Жили мы тогда в военном городке на Урале. Вокруг тайга, глушь. Но для первоклассника какая разница, где жить? Учились, бесились после уроков. Я тогда отличником был. И она тоже. Нас сфотографировали вместе на доску почета. Она в темной школьной форме, белый воротничок, косички, бантики… Я эту фотографию до сих пор храню. А тогда засыпал с ней. Пока не посмотрю на Валю — заснуть не могу. Я подолгу с фотографией разговаривал перед сном. А однажды мы куда-то шли парами, взявшись за руки. Я с Валей шел — отличники шли первыми. Рука у нее была теплая, мягкая. Я чуть не умер от счастья, пока мы шли. С тех пор женские руки для меня очень много значат. Лицо, грудь, ноги, попа — это прекрасно, но руки для меня важнее. Взял за руку — считай, предложение сделал, в любви объяснился. Вот так первая любовь на всю жизнь повлияла.
— Пушкин как-то сказал, что «кто раз любил, уж не полюбит вновь».
— Это не так. Люблю стихи и прозу Пушкина, очень его уважаю, но почему мы должны верить всем высказываниям классиков? Тем более, вырванными из контекста. Пушкинская строчка появилась в стихотворении:
Не спрашивай, зачем унылой думой
Среди забав я часто омрачен,
Зачем на все подъемлю взор угрюмый,
Зачем не мил мне сладкой жизни сон;
Не спрашивай, зачем душой остылой
Я разлюбил веселую любовь
И никого не называю милой —
Кто раз любил, уж не полюбит вновь;
Кто счастье знал, уж не узнает счастья.
На краткий миг блаженство нам дано:
От юности, от нег и сладострастья
Останется уныние одно…
Тут можно спорить с каждой строкой. Бывает, конечно, такое настроение, напишешь грустное, а завтра встретишь ЕЁ и родятся совсем другие строчки.
Как рождаются строчки
И так могло быть
Есть писатели, которые прекрасно пишут дневники. Они типа акынов. Что увидели, то и написали. Иногда гениально.
А есть писатели с полетом мысли, с фантазией неуемной. Читаешь и думаешь, я бы так не смог.
А потом еще подумаешь и поймешь, что смог бы. Ведь все написанные правдивые истории не совсем правдивы. Это не фотографии, а картины. Где-то можно веснушки убрать, где-то солнцем брызнуть, в углу зелененького добавить. А еще можно пару ангелочков подрисовать. А потом…

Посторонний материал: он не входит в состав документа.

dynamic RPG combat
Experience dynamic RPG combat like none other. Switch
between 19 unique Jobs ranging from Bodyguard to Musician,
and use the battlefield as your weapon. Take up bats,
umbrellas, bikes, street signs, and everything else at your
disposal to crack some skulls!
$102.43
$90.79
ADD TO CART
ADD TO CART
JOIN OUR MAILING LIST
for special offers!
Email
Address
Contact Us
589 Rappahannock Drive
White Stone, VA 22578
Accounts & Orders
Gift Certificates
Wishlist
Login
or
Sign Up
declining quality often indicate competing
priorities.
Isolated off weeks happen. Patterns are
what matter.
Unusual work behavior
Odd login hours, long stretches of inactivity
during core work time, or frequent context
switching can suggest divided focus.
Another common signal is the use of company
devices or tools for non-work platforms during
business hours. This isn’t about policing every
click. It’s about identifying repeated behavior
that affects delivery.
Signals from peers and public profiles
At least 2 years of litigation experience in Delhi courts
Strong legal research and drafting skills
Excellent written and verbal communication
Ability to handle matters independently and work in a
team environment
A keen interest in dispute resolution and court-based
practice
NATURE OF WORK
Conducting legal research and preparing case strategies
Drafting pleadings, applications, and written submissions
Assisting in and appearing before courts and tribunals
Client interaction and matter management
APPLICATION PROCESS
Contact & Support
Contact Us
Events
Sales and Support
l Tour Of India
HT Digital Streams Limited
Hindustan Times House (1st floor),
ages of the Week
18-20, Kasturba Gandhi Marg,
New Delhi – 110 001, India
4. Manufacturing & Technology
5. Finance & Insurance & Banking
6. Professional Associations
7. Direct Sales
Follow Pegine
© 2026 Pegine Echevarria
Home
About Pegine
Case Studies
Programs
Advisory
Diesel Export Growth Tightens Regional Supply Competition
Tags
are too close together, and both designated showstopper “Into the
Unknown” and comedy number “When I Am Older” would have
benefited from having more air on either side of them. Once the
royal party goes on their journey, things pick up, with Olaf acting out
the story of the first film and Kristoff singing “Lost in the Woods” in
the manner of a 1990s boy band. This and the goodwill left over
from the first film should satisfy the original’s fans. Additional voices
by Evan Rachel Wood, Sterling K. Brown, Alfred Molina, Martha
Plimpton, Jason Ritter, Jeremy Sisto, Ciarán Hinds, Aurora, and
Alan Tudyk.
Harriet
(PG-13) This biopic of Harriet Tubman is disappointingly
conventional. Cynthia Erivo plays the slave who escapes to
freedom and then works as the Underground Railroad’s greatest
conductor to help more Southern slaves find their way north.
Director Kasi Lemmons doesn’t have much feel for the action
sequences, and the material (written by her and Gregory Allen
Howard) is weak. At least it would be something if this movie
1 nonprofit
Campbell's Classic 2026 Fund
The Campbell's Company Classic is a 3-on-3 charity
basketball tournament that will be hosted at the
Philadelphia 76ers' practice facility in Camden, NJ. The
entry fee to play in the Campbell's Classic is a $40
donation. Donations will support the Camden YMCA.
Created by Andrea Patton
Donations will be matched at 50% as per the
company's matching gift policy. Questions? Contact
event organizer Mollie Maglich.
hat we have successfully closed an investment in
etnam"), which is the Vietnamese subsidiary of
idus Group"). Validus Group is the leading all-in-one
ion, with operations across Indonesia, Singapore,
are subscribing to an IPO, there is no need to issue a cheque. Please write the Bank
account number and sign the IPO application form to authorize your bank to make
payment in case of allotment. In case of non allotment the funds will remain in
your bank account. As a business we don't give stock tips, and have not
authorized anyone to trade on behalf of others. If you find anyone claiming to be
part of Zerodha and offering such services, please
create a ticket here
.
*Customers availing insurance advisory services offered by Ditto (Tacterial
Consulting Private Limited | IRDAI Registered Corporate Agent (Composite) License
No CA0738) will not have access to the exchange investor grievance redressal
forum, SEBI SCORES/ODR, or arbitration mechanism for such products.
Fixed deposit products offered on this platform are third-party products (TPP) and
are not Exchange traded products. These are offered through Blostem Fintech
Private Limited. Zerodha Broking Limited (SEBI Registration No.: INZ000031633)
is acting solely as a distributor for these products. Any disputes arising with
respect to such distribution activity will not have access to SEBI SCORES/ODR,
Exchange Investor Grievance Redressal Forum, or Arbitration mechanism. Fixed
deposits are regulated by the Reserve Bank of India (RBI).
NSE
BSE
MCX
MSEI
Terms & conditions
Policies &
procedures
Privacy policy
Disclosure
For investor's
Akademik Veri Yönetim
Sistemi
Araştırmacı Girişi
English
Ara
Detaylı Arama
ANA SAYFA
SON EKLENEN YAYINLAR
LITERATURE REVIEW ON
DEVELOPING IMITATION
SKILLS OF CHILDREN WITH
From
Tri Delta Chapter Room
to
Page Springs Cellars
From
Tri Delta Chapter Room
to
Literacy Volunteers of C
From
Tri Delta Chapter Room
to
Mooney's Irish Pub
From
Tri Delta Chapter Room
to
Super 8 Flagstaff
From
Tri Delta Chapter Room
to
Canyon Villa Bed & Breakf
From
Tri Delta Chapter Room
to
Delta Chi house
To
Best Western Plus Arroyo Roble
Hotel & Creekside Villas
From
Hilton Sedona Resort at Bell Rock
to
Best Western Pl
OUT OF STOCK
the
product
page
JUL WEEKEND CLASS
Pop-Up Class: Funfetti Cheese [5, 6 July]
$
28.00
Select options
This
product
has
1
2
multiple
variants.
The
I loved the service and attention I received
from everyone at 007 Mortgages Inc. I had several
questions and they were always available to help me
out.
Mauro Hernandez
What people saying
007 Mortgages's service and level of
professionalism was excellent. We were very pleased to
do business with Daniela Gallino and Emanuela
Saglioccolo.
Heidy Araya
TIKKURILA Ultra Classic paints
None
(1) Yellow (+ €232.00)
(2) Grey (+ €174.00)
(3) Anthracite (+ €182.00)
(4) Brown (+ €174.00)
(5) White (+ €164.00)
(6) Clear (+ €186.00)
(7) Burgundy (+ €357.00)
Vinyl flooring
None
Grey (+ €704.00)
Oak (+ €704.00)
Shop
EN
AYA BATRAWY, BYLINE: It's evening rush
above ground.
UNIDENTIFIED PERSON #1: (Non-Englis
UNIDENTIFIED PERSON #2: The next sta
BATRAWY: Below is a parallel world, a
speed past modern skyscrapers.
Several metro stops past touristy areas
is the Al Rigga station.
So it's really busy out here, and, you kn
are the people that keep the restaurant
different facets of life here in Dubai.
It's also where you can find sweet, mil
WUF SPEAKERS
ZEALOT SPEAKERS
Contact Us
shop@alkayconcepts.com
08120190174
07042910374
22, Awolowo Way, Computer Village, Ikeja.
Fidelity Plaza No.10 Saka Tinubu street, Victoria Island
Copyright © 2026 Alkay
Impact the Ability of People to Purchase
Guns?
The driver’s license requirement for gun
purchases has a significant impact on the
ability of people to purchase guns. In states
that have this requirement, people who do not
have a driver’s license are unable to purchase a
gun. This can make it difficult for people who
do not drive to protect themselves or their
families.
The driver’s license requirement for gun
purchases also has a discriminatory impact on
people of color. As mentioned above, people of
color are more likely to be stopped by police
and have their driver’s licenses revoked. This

Бедная реальность. Она бы себя не узнала.
— А чо? — сказал художник. — Я так вижу!
— Вот именно! — сказал писатель. — Ведь и так могло быть.
— И когда ты решил писать?
— Представь подмосковную дачу около Голицына. Сидел с дочкой, говорить о великом не с кем, к огородным проблемам остыл, формулы не писались. И как-то вечером подумал о возможном конце света. Вернее, о репетиции Армагеддона, который может устроить Всемирный разум. Решил написать об этом повесть. Стоял август и первые строчки были о погоде. Небо, дескать, было не синим и прозрачным, как это обычно бывает в августе, а белесым и душным. Ну а дальше в стиле акына. Действие повести в Москве, в домах, которые я знал. Герои повести — мои знакомые. Само собой, где-то солнцем брызнул, зелененького в углы добавил, у девушек веснушки убрал… Получился ужас, который был убран на полку и забыт.
— Мечта стать писателем не осуществилась?